Collected data
::::::

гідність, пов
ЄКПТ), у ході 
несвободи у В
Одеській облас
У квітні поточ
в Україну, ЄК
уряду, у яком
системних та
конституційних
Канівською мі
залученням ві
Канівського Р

::::::

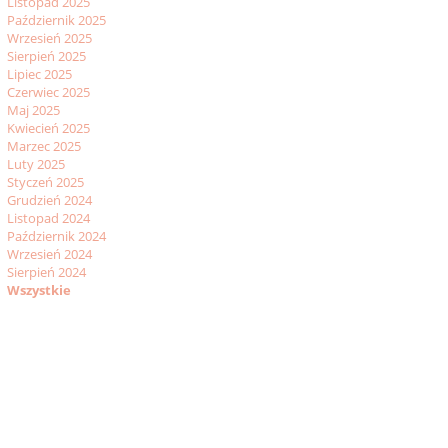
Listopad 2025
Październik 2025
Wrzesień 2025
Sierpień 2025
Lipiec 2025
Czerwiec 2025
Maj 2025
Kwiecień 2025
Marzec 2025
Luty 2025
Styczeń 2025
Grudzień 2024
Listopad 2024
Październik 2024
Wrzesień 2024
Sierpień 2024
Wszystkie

::::::

Starting at the line above that holds "системних та" and ending at the line that holds "Канівського Р", transcribe each line exactly and include no other lines.

• [Final answer]:
системних та
конституційних
Канівською мі
залученням ві
Канівського Р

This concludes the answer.